Web Summit estreia evento “from home” com 32 mil assistentes

Collision, evento "irmão" do Web Summit, arranca esta terça-feira em versão remota. Organização transmite o que se passa nos palcos virtuais a partir da app do evento.

A organização do Web Summit anunciou esta manhã que o Collision from home, evento “irmão” do Web Summit, em Lisboa, conta com 32 mil assistentes na edição deste ano. O evento, que deveria arrancar esta terça-feira em Toronto, no Canadá, inaugura a sua primeira edição “from home”.

Assim, a empresa dona do Web Summit estreia também, durante esta terça-feira, uma nova tecnologia que permitirá aos assistentes acompanharem, em permanência e via app e desktop, aquilo que se passa nos palcos do evento.

De acordo com a organização, o Collision from home vai funcionar através de uma experiência de dois ecrãs: uma web app a instalar no desktop do computador e uma aplicação mobile, a instalar no smartphone. Ambas as aplicações serão iniciadas assim que as “portas do evento” estiverem abertas. A Web Summit transmitirá, assim, via app de desktop e, em vídeo, as reuniões, entrevistas e outras atividades como Q&As e conferências de imprensa. A aplicação a instalar nos smartphones será uma espécie de “assistente” do evento, “que ajuda a planear e ao networking“, informa a organização.

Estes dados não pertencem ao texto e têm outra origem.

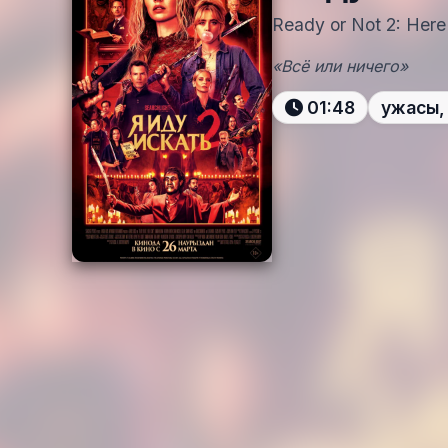
Ready or Not 2: Here
«Всё или ничего»
01:48
ужасы,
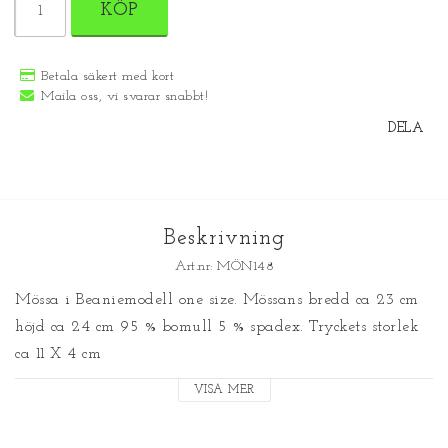
KÖP
Betala säkert med kort
Maila oss, vi svarar snabbt!
DELA
Beskrivning
Art.nr: MÖN148
Mössa i Beaniemodell one size. Mössans bredd ca 23 cm 
höjd ca 24 cm 95 % bomull 5 % spadex. Tryckets storlek 
ca 11 X 4 cm
VISA MER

Esta dinâmica, que a Web Summit estreia hoje no evento que deveria decorrer em Toronto mas que foi movido para a versão “de casa” — decisão anunciada por Paddy Cosgrave, fundador e CEO do Web Summit, no início de março — foi apontada como sendo uma “possibilidade” para a maior conferência de empreendedorismo e tecnologia do mundo, o Web Summit, marcada para o início de novembro, em Lisboa. No entanto, no início da semana passada, o irlandês dava conta, através da sua conta de Twitter, que o Web Summit irá realizar-se ao vivo, em Lisboa.

Num tweet publicado esta tarde, o irlandês escreveu: “O Web Summit avança este ano em Lisboa”.

No final de maio, a 5.ª edição do Web Summit em Portugal, marcada para os dias 2, 3, 4 e 5 de novembro, em Lisboa, continuava em aberto face às limitações provocadas pelo contexto da pandemia de coronavírus. Nessa altura, a organização dizia ao ECO que o evento organizado pela empresa dona do Web Summit, que decorreria no final deste mês em Toronto, no Canadá, poderia servir como teste para uma edição “a partir de casa” de todos os participantes e oradores da conferência. Essa era uma das “várias opções” em cima da mesa, graças à tecnologia que a empresa está a desenvolver para tornar a assistência ao evento uma realidade.

O Web Summit juntou, em Lisboa, em novembro de 2019, cerca de 70 mil assistentes de 163 países do mundo.